On Wednesday, an FDA advisory panel consisting of 33 health experts was asked to vote on a number of matters relating to the future of Avandia, including whether the TIDE trial should proceed and whether Avandia should remain on the market; the panelists heard testimony from people taking Avandia, as well as physicians and company representatives. On the question of whether Avandia should remain on the market, 12 members of the panel voted that it should be withdrawn, 10 voted that it should be allowed to remain on the market but with serious label revision and possibly sales restrictions, 7 voted to add additional warnings to the label, and 3 voted for sales to continue unchanged. (One panelist abstained.) Most who voted to keep Avandia on the market indicated that their opinion was based on a lack of solid evidence showing harm from the drug. On the matter of whether to allow the TIDE trial to continue, the panel was split 19 to 11, with the majority in favor of the study continuing. Should TIDE proceed, however, it will be several years before any results become available.

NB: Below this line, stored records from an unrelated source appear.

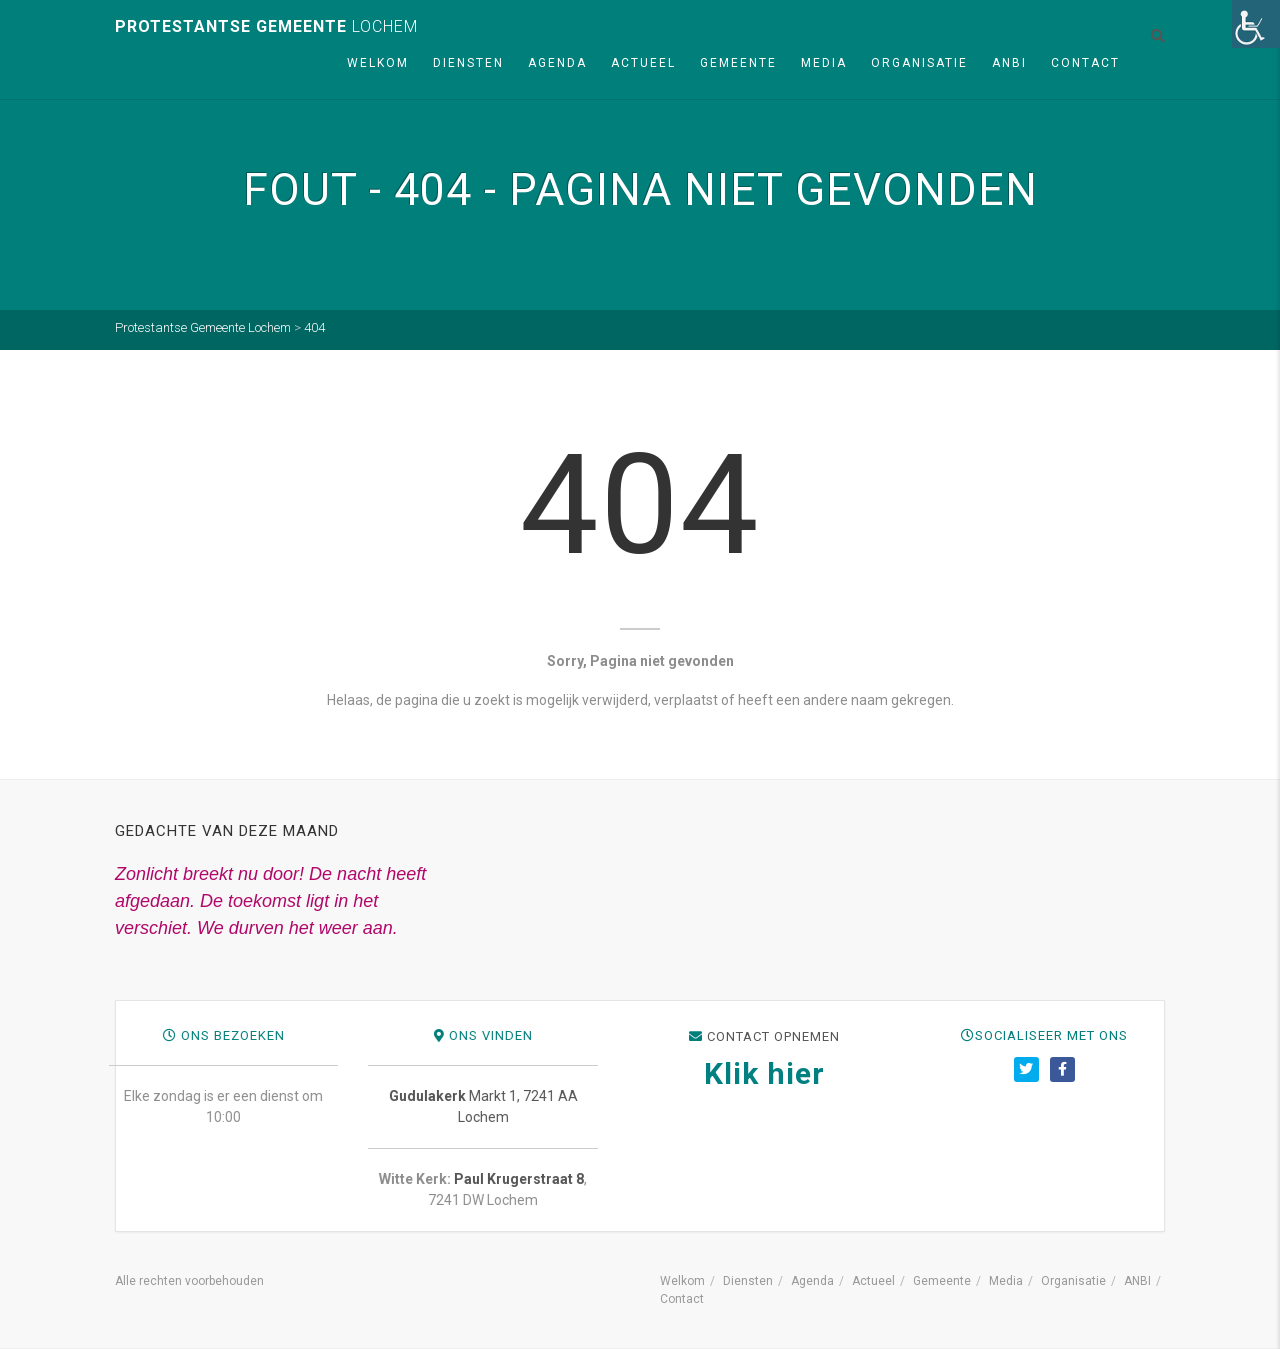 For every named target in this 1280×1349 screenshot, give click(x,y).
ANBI (1009, 63)
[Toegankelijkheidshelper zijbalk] (1256, 24)
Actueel (643, 63)
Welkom (378, 63)
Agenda (557, 63)
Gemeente (738, 63)
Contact (1085, 63)
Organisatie (919, 63)
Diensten (468, 63)
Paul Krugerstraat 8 (912, 1179)
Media (824, 63) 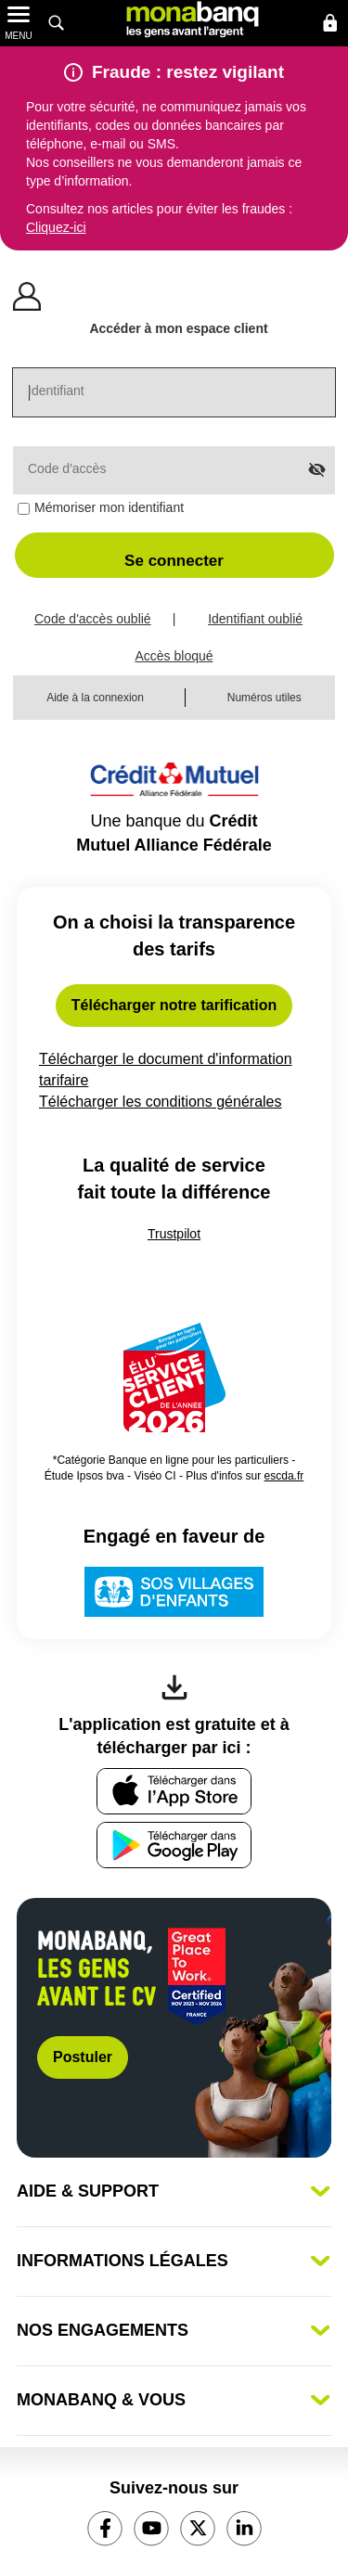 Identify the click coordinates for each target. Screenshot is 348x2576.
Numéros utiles (264, 697)
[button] (174, 555)
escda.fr (284, 1475)
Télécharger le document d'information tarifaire (165, 1071)
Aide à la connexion (95, 697)
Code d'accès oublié (92, 618)
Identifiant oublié (255, 618)
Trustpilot (174, 1233)
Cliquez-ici (56, 227)
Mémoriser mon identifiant (109, 507)
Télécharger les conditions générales (174, 1102)
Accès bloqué (174, 655) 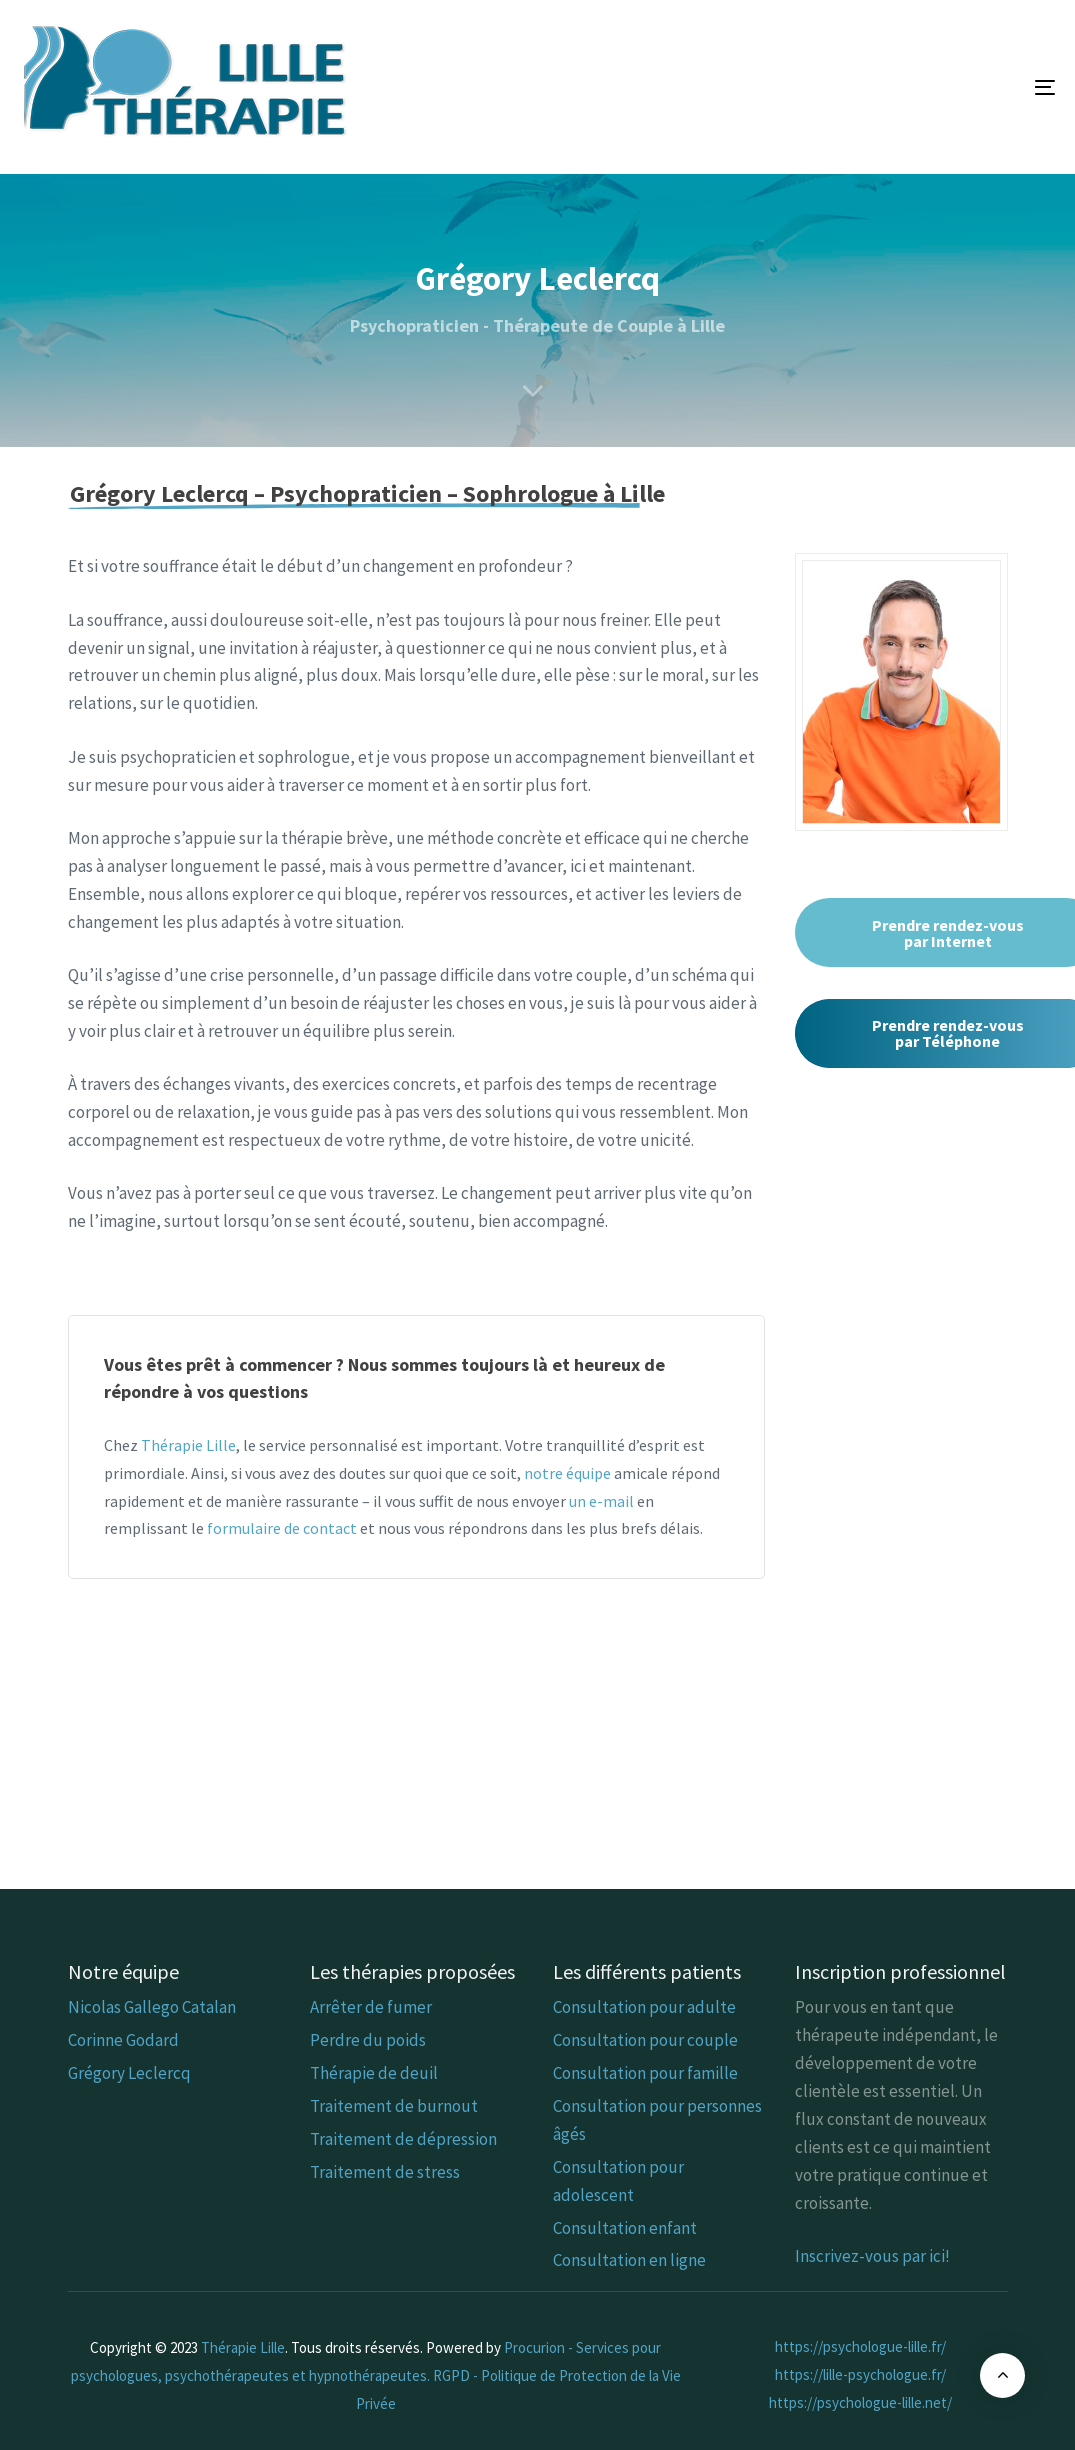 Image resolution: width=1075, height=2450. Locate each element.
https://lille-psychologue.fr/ (860, 2374)
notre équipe (567, 1473)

Ellen Strahlman, MD, MHSc, Chief Medical Officer for GSK, said that Avandia would remain on the market pending a decision from the FDA. She said that “Patients taking Avandia should speak with their physician about their treatment and any questions they may have regarding the safety of the medicine.” And in a joint statement by the Endocrine Society, the American Diabetes Association, and the American Association of Clinical Endocrinologists, these organizations “urge[d] patients not to make any changes to their medication use without discussing their treatment with their physician.”